Abreu Celina, Shirk Erin N, Queen Suzanne E, Mankowski Joseph L, Gama Lucio, Clements Janice E
Department of Molecular and Comparative Pathobiology, Johns Hopkins University, Baltimore, MD, 21205, USA.
Department of Neurology, Johns Hopkins University, Baltimore, MD, 21205, USA.
J Neuroimmune Pharmacol. 2019 Mar;14(1):23-32. doi: 10.1007/s11481-018-9803-8. Epub 2018 Aug 30.

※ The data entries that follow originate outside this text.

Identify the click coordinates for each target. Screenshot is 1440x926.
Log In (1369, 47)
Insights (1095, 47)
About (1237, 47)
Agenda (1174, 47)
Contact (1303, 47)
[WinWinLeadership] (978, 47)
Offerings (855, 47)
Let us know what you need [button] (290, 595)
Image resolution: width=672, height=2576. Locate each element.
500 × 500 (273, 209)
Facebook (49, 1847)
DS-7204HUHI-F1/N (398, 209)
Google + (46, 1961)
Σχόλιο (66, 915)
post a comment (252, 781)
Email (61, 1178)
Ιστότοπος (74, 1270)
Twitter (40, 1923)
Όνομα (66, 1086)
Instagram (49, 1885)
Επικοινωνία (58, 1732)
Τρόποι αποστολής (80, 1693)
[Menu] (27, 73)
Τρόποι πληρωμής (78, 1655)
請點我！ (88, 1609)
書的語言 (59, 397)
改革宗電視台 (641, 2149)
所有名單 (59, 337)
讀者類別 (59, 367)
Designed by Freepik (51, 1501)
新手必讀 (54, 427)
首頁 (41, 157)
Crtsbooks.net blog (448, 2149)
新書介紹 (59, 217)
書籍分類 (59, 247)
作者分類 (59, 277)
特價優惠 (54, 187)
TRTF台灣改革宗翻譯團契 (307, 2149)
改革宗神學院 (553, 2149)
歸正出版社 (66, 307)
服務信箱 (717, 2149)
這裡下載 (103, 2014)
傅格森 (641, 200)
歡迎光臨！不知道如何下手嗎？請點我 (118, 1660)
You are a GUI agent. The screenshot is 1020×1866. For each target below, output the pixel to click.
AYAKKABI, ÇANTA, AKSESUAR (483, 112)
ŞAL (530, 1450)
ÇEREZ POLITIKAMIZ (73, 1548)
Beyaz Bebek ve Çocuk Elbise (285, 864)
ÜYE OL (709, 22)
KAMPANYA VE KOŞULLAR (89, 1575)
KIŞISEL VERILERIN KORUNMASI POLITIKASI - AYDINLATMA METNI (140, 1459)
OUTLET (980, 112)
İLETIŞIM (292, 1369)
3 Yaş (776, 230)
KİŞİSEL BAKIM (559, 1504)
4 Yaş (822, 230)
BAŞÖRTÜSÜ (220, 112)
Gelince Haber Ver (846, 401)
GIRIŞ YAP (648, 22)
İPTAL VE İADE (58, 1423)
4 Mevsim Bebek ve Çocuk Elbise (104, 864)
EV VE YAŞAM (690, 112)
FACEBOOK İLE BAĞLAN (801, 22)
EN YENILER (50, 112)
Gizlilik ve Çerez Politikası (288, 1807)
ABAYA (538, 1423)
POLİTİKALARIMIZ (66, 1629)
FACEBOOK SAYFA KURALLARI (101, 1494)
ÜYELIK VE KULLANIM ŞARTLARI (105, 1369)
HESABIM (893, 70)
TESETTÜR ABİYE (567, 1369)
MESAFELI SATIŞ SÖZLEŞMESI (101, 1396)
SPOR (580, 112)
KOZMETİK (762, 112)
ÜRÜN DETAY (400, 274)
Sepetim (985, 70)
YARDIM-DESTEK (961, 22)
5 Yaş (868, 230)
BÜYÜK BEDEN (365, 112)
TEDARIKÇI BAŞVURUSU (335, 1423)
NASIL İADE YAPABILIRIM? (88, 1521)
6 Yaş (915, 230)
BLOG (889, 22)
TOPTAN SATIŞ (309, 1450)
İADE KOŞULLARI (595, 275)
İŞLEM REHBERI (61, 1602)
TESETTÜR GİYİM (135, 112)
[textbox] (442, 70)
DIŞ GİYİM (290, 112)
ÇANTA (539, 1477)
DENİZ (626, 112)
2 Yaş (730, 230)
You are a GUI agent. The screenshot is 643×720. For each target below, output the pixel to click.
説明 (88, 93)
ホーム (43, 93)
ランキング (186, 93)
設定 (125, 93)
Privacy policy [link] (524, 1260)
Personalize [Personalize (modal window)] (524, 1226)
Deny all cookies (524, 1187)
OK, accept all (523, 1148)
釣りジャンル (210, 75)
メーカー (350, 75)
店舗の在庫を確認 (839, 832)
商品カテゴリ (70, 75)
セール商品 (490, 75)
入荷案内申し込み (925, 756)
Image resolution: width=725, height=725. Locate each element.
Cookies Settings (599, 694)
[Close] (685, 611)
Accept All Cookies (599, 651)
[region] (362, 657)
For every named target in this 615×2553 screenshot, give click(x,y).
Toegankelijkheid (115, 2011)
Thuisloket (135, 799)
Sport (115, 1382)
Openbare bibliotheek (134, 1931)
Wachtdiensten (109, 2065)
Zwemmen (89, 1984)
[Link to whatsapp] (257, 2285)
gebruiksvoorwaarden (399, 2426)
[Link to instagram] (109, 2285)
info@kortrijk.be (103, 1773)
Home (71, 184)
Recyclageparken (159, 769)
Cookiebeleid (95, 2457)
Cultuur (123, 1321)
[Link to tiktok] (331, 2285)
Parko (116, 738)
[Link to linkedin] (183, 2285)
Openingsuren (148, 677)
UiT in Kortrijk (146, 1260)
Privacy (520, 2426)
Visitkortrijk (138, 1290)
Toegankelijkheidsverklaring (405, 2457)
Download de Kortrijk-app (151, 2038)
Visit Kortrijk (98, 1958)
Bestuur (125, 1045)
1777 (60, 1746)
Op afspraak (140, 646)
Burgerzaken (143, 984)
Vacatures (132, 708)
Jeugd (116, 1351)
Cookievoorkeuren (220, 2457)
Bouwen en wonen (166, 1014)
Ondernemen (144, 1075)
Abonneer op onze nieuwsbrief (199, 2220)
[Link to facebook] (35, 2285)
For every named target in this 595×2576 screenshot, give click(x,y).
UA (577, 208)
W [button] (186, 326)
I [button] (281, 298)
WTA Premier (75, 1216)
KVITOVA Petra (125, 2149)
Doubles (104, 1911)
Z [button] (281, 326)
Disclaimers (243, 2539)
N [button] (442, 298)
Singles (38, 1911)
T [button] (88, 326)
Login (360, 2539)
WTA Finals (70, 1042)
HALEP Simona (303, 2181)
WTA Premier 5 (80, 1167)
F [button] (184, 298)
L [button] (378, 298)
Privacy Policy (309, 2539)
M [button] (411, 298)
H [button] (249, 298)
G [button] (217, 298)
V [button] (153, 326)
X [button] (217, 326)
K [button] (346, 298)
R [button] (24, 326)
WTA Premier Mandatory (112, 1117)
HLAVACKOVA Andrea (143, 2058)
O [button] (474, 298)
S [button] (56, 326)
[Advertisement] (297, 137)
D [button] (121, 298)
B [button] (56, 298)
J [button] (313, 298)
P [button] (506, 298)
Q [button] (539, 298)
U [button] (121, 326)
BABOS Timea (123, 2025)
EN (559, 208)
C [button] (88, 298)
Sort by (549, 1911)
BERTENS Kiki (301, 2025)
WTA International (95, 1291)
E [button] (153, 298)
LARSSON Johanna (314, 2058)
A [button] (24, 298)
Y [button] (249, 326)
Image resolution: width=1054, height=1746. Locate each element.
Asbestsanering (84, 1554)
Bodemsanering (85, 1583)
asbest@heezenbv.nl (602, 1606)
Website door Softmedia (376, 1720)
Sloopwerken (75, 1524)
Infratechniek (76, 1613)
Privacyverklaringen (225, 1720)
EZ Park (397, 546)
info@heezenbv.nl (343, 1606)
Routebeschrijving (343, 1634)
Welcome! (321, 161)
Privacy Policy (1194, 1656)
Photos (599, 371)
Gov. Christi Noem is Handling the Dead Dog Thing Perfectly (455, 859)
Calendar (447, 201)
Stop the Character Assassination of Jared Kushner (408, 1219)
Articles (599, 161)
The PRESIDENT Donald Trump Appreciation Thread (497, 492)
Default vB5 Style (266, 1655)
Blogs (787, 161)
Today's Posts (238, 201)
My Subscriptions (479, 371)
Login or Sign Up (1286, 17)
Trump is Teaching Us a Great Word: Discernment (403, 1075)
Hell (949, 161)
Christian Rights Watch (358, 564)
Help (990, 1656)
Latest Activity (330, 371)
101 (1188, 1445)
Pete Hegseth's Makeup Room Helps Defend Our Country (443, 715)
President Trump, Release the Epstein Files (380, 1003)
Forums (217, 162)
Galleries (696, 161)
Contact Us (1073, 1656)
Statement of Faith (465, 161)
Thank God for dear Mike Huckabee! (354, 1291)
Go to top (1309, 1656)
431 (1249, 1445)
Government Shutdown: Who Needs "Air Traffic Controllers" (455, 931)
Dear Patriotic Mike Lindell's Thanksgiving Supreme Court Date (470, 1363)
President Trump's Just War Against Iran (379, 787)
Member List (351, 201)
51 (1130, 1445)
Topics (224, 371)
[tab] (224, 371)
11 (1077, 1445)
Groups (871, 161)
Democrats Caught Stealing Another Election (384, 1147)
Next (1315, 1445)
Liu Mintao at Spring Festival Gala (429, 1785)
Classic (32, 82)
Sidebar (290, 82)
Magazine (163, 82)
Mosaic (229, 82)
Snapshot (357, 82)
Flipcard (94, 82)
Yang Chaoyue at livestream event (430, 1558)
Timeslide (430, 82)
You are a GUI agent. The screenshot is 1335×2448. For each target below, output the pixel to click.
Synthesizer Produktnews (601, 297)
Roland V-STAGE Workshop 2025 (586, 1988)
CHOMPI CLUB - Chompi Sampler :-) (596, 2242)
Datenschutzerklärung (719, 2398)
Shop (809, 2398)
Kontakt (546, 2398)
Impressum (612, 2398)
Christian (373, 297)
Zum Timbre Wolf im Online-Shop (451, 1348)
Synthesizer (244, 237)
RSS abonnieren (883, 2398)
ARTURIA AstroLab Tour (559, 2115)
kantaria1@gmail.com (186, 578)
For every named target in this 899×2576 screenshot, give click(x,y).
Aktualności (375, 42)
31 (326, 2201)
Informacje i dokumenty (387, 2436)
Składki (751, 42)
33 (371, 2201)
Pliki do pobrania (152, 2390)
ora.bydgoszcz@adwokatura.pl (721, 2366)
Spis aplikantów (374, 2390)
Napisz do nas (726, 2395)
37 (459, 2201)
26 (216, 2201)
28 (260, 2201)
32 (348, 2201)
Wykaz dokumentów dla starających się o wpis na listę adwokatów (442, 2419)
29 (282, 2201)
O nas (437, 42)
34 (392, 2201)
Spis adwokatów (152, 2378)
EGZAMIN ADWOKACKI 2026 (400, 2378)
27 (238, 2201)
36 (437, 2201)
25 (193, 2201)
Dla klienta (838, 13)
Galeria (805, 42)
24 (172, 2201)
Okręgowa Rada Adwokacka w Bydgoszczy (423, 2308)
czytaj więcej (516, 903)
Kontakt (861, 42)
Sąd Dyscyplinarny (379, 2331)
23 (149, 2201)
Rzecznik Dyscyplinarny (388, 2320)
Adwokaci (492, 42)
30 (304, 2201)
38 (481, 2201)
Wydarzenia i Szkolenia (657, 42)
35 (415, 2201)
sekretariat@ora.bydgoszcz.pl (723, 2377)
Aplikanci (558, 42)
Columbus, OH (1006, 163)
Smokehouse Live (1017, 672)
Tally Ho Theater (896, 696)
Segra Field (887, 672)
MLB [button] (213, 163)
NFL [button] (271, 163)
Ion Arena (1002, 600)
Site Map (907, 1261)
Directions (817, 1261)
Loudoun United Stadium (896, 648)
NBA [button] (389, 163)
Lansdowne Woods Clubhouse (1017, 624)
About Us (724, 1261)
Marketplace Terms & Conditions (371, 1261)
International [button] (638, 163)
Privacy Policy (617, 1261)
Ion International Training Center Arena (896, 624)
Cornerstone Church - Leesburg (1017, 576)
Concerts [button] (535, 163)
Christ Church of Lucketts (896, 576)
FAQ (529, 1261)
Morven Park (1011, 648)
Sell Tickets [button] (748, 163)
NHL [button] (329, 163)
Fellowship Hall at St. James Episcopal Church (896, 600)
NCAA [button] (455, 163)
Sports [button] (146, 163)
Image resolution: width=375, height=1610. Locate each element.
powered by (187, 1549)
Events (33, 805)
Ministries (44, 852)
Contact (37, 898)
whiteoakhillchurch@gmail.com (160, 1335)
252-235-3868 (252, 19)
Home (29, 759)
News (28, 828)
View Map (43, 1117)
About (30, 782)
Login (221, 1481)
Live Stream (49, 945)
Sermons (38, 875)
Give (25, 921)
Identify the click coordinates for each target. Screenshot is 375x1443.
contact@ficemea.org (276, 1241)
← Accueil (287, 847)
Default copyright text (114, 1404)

Lentiviruses are retroviruses that primarily infect myeloid cells, leading to acute inflammatory infections in many tissues particularly, lung, joints and the central nervous system (CNS). Acute infection by lentiviruses is followed by persistent/latent infections that are not cleared by the host immune system. HIV and SIV are lentiviruses that also infect CD4+ lymphocytes as well as myeloid cells in blood and multiple tissues. HIV infection of myeloid cells in brain, lung and heart cause tissue specific diseases as well as infect cells in gut, lymph nodes and spleen. AIDS dementia and other tissue specific disease are observed when infected individuals are immunosuppressed and the number of circulating CD4+ T cells declines to low levels. Antiretroviral therapy (ART) controls viral spread and dramatically changes the course of immunodeficiency and AIDS dementia. However, ART does not eliminate virus-infected cells. Brain macrophages contain HIV DNA and may represent a latent reservoir that persists. HIV latency in CD4+ lymphocytes is the main focus of current research and concern in efforts to eradicate HIV. However, a number of studies have demonstrated that myeloid cells in blood and tissues of ART suppressed individuals harbor HIV DNA. The resident macrophages in tissues such as brain (microglia), spleen (red pulp macrophages) and alveolar macrophages in lung are derived from the yolk sac and can self renew. The question of the latent myeloid reservoir in HIV has not been rigorously examined and its potential as a barrier to eradication been considered. Using a well characterized SIV ART suppressed, non-human primate (NHP) model, our laboratory developed the first quantitative viral outgrowth assay (QVOA) designed to evaluate latently infected CD4+ lymphocytes and more recently developed a similar protocol for the assessment of latently infected myeloid cells in blood and brain. Using an SIV ART model, it was demonstrated that myeloid cells in blood and brain harbor latent SIV that can be reactivated and produce infectious virus in vitro. These studies demonstrate for the first time that myeloid cells have the potential to be a latent reservoir of HIV that produces infectious virus that can be reactivated in the absence of ART and during HIV eradication strategies. Graphical Abstract.
慢病毒是逆转录病毒,主要感染髓细胞,导致许多组织尤其是肺、关节和中枢神经系统(CNS)发生急性炎症感染。慢病毒急性感染后会出现持续性/潜伏性感染,宿主免疫系统无法清除这些感染。HIV和SIV是慢病毒,它们还感染血液和多个组织中的CD4+淋巴细胞以及髓细胞。HIV感染脑、肺和心脏中的髓细胞会导致组织特异性疾病,还会感染肠道、淋巴结和脾脏中的细胞。当受感染个体免疫抑制且循环CD4+T细胞数量降至低水平时,会观察到艾滋病痴呆和其他组织特异性疾病。抗逆转录病毒疗法(ART)可控制病毒传播,并显著改变免疫缺陷和艾滋病痴呆的病程。然而,ART并不能消除病毒感染的细胞。脑巨噬细胞含有HIV DNA,可能代表一个持续存在的潜伏储存库。CD4+淋巴细胞中的HIV潜伏是当前根除HIV研究和关注的主要焦点。然而,多项研究表明,接受ART抑制治疗的个体血液和组织中的髓细胞携带HIV DNA。组织中的驻留巨噬细胞,如脑(小胶质细胞)、脾(红髓巨噬细胞)和肺中的肺泡巨噬细胞,来源于卵黄囊,能够自我更新。HIV潜伏性髓细胞储存库的问题尚未得到严格研究,其作为根除障碍的潜力也未得到考虑。利用一个特征明确的接受ART抑制治疗的非人灵长类动物(NHP)模型,我们实验室开发了首个旨在评估潜伏感染CD4+淋巴细胞的定量病毒生长测定法(QVOA),最近又开发了一个类似方案用于评估血液和脑中潜伏感染的髓细胞。使用SIV ART模型,已证明血液和脑中的髓细胞含有潜伏性SIV,这些潜伏性SIV可被重新激活并在体外产生传染性病毒。这些研究首次证明,髓细胞有可能成为HIV的潜伏储存库,在没有ART的情况下以及在HIV根除策略期间,这些潜伏储存库可产生可被重新激活的传染性病毒。图形摘要。